Blogger Michele said...

Sounds wonderful! I'm glad you had a great time on your honeymoon and in the US!

December 30, 2011 at 5:06 AM  
Blogger melinda said...

and people are surprised that cajun french in south louisiana isn't necessarily understandable to native french speakers

December 30, 2011 at 3:20 PM  
Blogger Alisa Tank said...

I find creole so interesting. I've looked at some haitian creole stuff and it's crazy that so much of it is recognizable only when you try to pronounce it - it seems like someone who spoke some french just went and wrote down what it sounded like, and that become creole. of course i know it's more complicated than that, but still, so interesting.

hope you're getting over the jetlag well! i'm off to take a nap now... i agree going back to economy class is dur, dur, dur!

December 30, 2011 at 7:10 PM  
Blogger Oneika said...

Jamaican creole is pretty similar but has less French influences.

January 1, 2012 at 10:51 AM  
Blogger Kathrin said...

What a beautiful place to Honeymoon!

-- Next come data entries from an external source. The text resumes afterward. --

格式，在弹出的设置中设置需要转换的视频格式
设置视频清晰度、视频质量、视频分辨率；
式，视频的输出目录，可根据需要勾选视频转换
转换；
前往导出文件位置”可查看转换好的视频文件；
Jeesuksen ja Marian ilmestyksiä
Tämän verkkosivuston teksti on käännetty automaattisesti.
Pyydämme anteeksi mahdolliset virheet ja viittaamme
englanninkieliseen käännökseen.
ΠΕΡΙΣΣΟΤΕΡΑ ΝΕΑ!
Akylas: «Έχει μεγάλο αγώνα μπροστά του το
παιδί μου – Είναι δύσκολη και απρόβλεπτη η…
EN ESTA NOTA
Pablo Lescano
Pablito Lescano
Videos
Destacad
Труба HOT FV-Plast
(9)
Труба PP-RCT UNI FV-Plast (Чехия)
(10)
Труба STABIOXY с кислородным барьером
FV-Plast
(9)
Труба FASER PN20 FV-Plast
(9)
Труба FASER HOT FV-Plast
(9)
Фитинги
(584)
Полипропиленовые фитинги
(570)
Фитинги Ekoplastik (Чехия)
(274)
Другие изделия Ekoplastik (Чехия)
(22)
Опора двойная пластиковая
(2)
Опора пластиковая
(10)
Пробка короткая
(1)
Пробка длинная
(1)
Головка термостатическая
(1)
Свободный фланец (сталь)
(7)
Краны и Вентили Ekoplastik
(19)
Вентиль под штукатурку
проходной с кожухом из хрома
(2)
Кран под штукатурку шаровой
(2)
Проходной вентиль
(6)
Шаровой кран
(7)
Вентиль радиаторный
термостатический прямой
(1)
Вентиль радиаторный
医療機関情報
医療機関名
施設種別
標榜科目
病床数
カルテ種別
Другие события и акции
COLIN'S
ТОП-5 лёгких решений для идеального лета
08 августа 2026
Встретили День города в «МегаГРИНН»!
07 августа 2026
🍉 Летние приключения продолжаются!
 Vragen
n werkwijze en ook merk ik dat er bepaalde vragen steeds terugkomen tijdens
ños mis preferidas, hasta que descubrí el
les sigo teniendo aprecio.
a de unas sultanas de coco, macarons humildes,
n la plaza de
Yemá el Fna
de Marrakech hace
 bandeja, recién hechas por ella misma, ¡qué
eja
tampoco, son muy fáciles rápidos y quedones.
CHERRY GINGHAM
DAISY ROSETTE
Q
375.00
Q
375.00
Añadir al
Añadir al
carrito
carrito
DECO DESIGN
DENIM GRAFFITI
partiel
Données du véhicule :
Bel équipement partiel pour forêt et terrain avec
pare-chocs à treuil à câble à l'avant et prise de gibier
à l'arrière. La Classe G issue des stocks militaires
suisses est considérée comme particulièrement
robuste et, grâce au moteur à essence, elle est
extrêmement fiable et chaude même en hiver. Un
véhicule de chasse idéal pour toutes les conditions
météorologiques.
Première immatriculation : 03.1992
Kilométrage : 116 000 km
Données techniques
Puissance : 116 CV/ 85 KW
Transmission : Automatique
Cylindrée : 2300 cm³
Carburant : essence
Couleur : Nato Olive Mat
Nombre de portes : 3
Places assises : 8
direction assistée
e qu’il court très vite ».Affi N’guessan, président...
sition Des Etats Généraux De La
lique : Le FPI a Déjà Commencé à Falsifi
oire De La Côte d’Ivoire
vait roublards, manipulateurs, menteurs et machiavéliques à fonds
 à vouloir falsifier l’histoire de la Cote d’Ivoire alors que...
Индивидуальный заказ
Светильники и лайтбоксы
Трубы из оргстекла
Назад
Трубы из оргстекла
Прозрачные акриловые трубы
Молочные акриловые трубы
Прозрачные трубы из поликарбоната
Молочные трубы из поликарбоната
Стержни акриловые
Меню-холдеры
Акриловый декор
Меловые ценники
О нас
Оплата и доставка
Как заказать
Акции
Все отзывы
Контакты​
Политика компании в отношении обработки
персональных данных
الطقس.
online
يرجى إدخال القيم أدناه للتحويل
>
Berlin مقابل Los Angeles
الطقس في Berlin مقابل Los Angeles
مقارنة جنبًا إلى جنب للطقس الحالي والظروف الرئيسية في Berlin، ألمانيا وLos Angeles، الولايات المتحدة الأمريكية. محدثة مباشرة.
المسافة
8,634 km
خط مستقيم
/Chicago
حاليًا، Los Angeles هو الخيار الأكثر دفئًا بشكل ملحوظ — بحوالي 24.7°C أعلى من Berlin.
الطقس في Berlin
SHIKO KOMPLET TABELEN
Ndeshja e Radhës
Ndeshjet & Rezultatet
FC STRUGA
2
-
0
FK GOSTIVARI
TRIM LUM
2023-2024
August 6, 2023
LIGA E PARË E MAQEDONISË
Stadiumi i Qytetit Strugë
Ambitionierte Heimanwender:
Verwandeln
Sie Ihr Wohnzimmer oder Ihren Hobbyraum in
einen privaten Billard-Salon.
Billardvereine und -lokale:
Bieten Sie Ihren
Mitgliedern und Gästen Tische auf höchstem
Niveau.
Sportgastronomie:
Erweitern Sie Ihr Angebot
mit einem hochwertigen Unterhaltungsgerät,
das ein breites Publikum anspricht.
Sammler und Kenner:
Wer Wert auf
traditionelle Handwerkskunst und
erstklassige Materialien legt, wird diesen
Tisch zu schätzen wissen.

It sounds like everything was perfect... the way it should be and how you deserve it!

You looked so great in the "Today show" segment this morning!!! Oh how I envy you to sit in a cafe and for walking around in Paris!
Reading your blog for years, it's nice to have your face and voice to the written words ;))

Greetings from FL to Paris!

January 12, 2012 at 3:42 PM  
Blogger Ksam said...

Thanks Kathrin - I haven't seen it yet, so I'm glad to know it came out okay!!